Moreover, OBIA itself is highly dependent on expert knowledge and experience to obtain satisfactory results. However, in cases where a certain level of knowledge is absent, the OBIA will fail on segmentation (Majd et al. 2019), as shown by our simple OBIA approach. Therefore, our experiments in this study can be an example of the importance of integrating object-based classification with the DL approaches, such as segmentation tasks like landslide detection. Since no study has integrated a DL model or an FCN approach with the OBIA framework for landslide detection, we cannot compare our results with the literature. Moreover, almost all of the landslide detection studies that have been done with DL models used VHR imagery (e.g., WorldView and GeoEye), and spatial resolution of the image plays a leading role in landslide detection accuracy. In comparison, our experiments have been done based on freely available medium resolution satellite imagery. These images are ideal for getting and interpreting information from large areas, like landslide detection for regions affected by earthquakes or heavy rainfalls.

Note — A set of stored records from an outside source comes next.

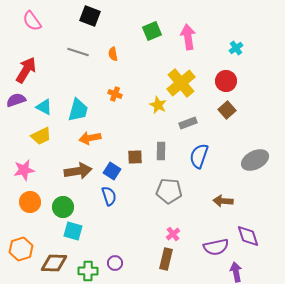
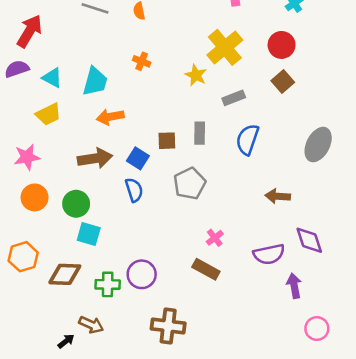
gray ellipse: (255, 160) -> (318, 145), turned -36
gray pentagon: (169, 191) -> (190, 184), moved, turned -30
brown rectangle: (166, 259) -> (206, 269), turned -75
purple circle: (115, 263) -> (142, 274), size x1.5

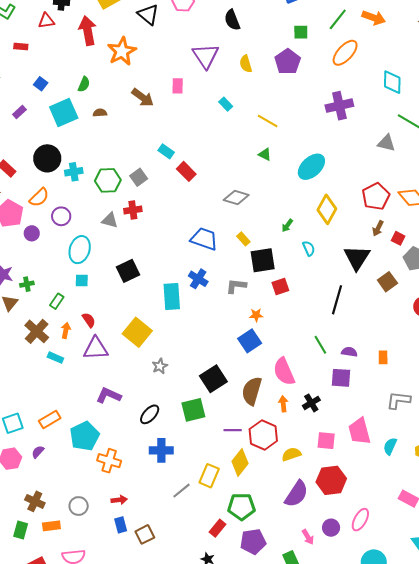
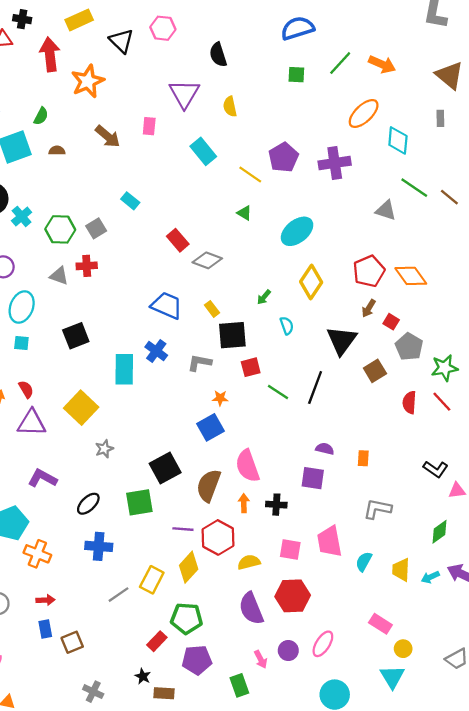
orange ellipse: (345, 53) -> (364, 114), moved
purple pentagon: (288, 62) -> (283, 157), moved
cyan rectangle: (226, 104) -> (203, 151), size x1.6
red rectangle: (186, 171) -> (178, 240), moved
cyan cross: (74, 172) -> (22, 216), turned -36
green line: (320, 345) -> (278, 392), moved, turned -30
black cross: (311, 403) -> (276, 505), turned 30
purple semicircle: (296, 494) -> (251, 609), turned 120

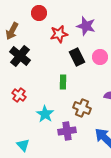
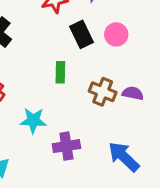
brown cross: (82, 108) -> (103, 92), moved
cyan star: (45, 114) -> (33, 120), turned -30

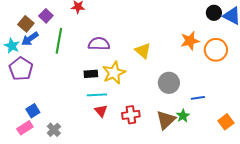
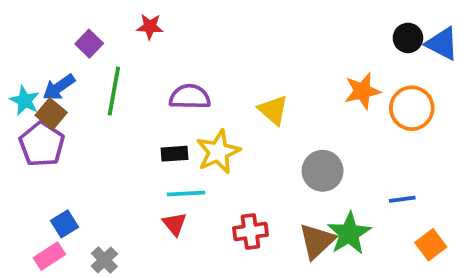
brown square: (26, 24) -> (51, 114), moved
blue line: (198, 98) -> (402, 199), moved
red triangle: (101, 111) -> (175, 224), moved
green star: (183, 116) -> (349, 233), size x1.6

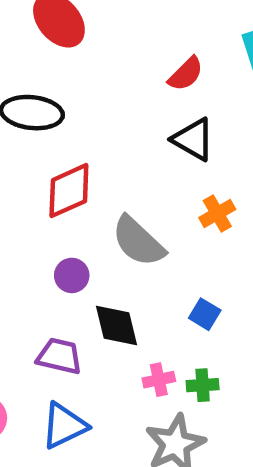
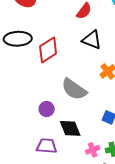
red diamond: (69, 191) -> (48, 50), moved

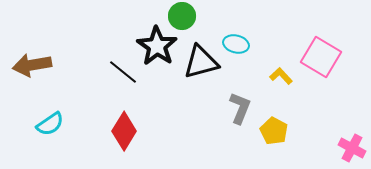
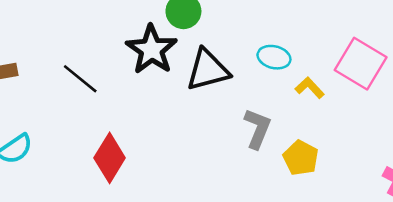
cyan ellipse: (236, 44) -> (274, 57), moved
black line: (123, 72) -> (80, 79), moved

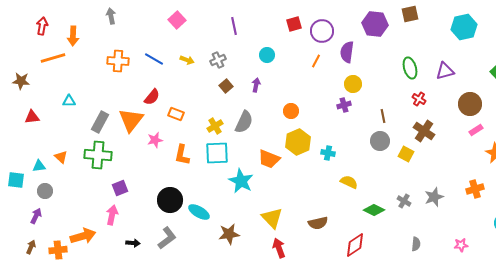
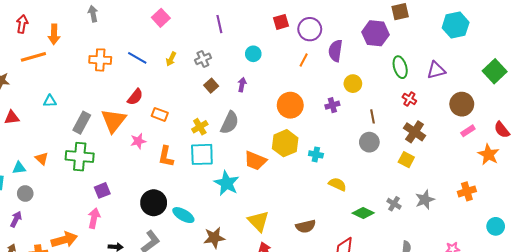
purple hexagon: (375, 24) -> (375, 33), moved
yellow arrow: (187, 60) -> (171, 59), turned 96
yellow circle: (353, 84) -> (353, 84), moved
orange circle: (291, 111) -> (290, 105), moved, size x1.6
yellow square: (406, 154) -> (406, 160), moved

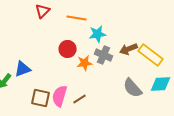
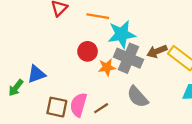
cyan star: (98, 34) -> (122, 34), size x1.4
gray cross: (104, 55) -> (128, 58), size x1.4
gray semicircle: (133, 88) -> (138, 97), moved

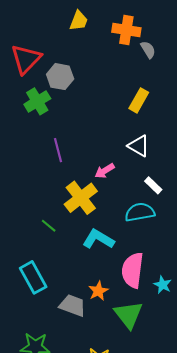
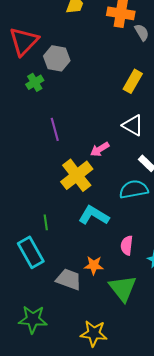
green cross: (37, 101) -> (35, 82), size x0.7
green line: (49, 226) -> (46, 222), moved, turned 42
pink semicircle: (133, 270) -> (127, 245), size x0.6
orange star: (98, 291) -> (94, 265), turned 30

Our proposed integration approach will work for other geographical, geological, and climatological settings. However, the segmentation and rule-based classification parameters may differ. It means that the defined parameter must be localized to other geographical locations considering the factors such as landslide size, vegetation density, slope, and season.

Conclusions

The main focus of this study was to evaluate the possibility of integrating two domains of pixel-based DL model and OBIA for a specific example of landslide detection. We have shown one possible solution of using OBIA as a refinement process for the DL model. Therefore, a new integration approach was proposed to detect landslides from Sentinel-2 imagery. Specifically, a rule-based OBIA was designed to add knowledge to refine the landslide detection results based on the ResU-Net. We found the geometric feature L2W helpful in discriminating between landslides and riverbeds and consequently increased the landslide detection accuracy. The proposed approach successfully improved the f1-score values of the resulting landslide detection maps from the ResU-Net and the OBIA approaches by more than 8 and 22 percentage points, respectively.

Although many DL models have resulted in state-of-the-art results in different object detection and instance segmentation tasks, there remains a great deal of room for improvement, especially using object-based classification approaches instead of pixel-based ones. The OBIA approaches use homogeneous sets of image pixels for landslide detection, similar to the way an expert can detect landslide areas as individual entities. Therefore, given the difficulties in distinguishing landslides using pixel-based DL like the Res-UNet model, the combination of the resulting heatmap of such models with OBIA offers a promising method for adding prior knowledge to the process of mapping landslides over regional scales. It leads to a reduction in the adverse impacts of some associated DL limitations (e.g., fuzzy borders in the classification results). Our future work will evaluate such integrations on other use cases, such as building extraction.